▶ _Assignment_:
The required answer is the run of lines from the one holding "Reach out online" to the end of the data below, copied exactly and free of pictures.
[Opening Records supplied section]
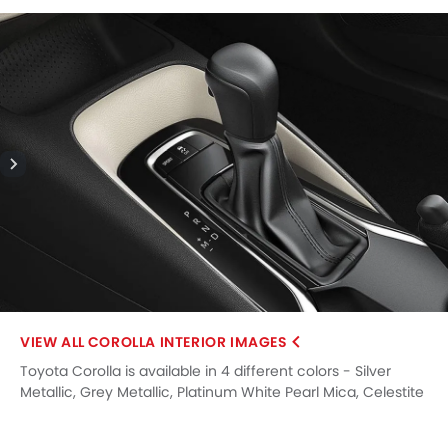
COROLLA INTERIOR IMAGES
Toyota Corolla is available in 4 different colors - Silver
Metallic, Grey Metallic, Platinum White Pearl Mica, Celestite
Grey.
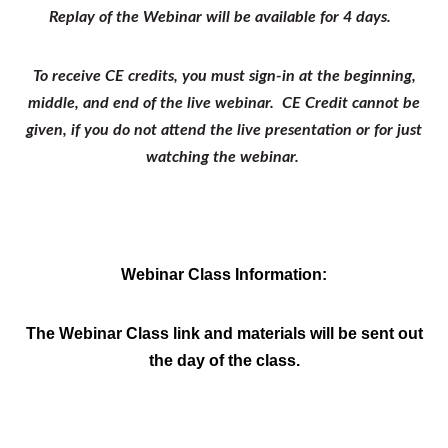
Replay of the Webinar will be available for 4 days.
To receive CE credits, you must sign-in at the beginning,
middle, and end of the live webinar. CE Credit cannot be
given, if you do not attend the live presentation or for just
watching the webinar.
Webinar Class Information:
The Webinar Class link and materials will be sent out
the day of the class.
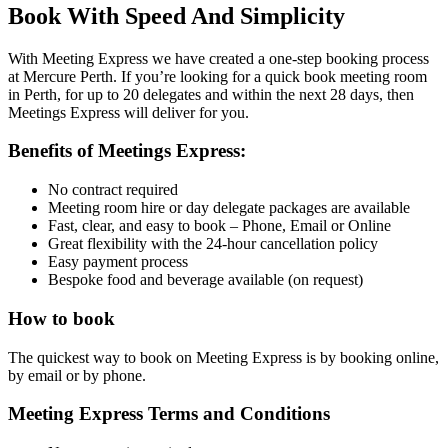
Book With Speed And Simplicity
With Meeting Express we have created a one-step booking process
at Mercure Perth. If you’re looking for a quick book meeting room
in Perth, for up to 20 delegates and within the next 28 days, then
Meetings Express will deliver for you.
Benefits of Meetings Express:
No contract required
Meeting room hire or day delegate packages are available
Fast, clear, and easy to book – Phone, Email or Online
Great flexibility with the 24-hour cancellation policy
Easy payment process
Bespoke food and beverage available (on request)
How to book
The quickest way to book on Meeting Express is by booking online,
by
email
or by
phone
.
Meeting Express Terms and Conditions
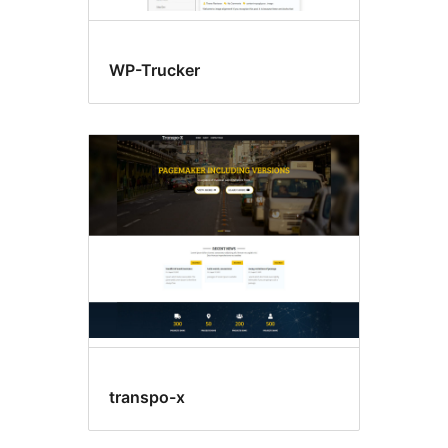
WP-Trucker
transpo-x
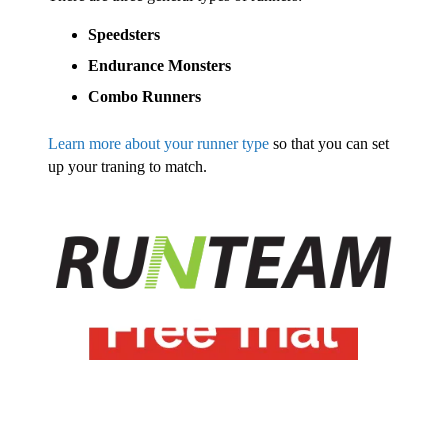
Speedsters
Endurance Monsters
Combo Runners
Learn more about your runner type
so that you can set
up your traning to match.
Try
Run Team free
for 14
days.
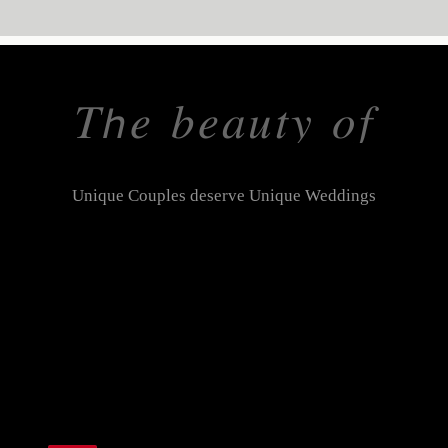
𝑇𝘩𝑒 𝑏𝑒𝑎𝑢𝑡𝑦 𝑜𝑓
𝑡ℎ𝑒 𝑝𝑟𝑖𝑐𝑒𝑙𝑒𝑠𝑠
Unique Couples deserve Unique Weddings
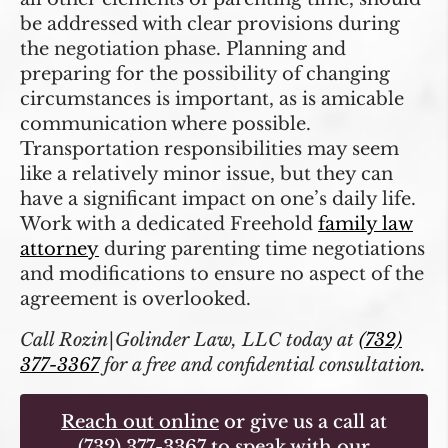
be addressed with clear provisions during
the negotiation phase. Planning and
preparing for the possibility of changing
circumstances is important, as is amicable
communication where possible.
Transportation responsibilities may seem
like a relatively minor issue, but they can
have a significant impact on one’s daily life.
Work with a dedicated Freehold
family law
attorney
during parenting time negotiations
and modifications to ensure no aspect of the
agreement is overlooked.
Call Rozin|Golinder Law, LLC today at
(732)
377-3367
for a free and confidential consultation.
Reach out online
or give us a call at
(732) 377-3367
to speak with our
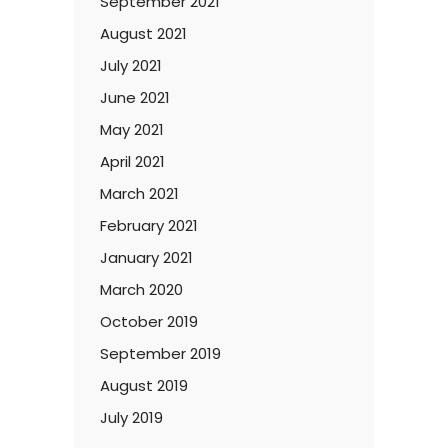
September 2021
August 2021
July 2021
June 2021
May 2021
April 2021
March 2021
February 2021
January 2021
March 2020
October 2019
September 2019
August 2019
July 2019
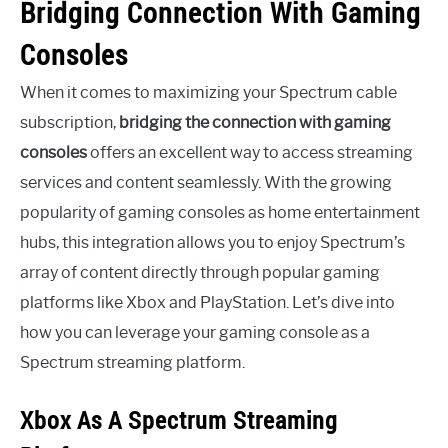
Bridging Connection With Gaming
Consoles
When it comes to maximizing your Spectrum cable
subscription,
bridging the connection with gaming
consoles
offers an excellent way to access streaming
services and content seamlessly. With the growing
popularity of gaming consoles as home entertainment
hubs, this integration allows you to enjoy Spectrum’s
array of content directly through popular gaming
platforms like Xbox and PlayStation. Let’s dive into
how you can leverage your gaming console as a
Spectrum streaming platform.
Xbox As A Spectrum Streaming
[Closing Records supplied section]
▶ _Task answer_:
Reach out online
or give us a call at
(732) 377-3367
to speak with our
September 2021
August 2021
July 2021
June 2021
May 2021
April 2021
March 2021
February 2021
January 2021
March 2020
October 2019
September 2019
August 2019
July 2019
Bridging Connection With Gaming
Consoles
When it comes to maximizing your Spectrum cable
subscription,
bridging the connection with gaming
consoles
offers an excellent way to access streaming
services and content seamlessly. With the growing
popularity of gaming consoles as home entertainment
hubs, this integration allows you to enjoy Spectrum’s
array of content directly through popular gaming
platforms like Xbox and PlayStation. Let’s dive into
how you can leverage your gaming console as a
Spectrum streaming platform.
Xbox As A Spectrum Streaming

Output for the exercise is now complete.